*WHAT IS NEEDED*
In the records below, one line contains "Find the location". Print that line and every line after it exactly, down to the final one.

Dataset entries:
--------
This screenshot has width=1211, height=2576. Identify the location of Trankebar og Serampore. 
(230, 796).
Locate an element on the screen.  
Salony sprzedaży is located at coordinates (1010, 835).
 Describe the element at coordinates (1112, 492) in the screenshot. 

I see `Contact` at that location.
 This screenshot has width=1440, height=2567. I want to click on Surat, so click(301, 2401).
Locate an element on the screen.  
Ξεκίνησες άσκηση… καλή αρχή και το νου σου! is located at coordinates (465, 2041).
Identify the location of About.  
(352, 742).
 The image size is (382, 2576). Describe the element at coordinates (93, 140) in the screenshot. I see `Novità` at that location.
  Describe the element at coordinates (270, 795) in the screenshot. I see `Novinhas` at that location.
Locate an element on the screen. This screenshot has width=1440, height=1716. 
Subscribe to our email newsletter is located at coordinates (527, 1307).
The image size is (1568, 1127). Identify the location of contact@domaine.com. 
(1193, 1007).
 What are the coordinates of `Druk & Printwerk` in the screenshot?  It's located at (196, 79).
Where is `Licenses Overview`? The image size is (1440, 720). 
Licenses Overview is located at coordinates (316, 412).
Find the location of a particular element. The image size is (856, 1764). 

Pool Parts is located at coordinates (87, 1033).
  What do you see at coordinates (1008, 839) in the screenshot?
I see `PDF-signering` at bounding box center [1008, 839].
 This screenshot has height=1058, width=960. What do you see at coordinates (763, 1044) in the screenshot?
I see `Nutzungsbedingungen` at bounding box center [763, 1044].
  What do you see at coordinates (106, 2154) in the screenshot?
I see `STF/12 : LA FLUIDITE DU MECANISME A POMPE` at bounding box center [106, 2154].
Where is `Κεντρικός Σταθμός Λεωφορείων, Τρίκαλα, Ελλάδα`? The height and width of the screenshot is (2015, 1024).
--------
*COMPLETED EXERCISE*
Find the location of a particular element. The image size is (856, 1764). 

Pool Parts is located at coordinates (87, 1033).
  What do you see at coordinates (1008, 839) in the screenshot?
I see `PDF-signering` at bounding box center [1008, 839].
 This screenshot has height=1058, width=960. What do you see at coordinates (763, 1044) in the screenshot?
I see `Nutzungsbedingungen` at bounding box center [763, 1044].
  What do you see at coordinates (106, 2154) in the screenshot?
I see `STF/12 : LA FLUIDITE DU MECANISME A POMPE` at bounding box center [106, 2154].
Where is `Κεντρικός Σταθμός Λεωφορείων, Τρίκαλα, Ελλάδα`? The height and width of the screenshot is (2015, 1024).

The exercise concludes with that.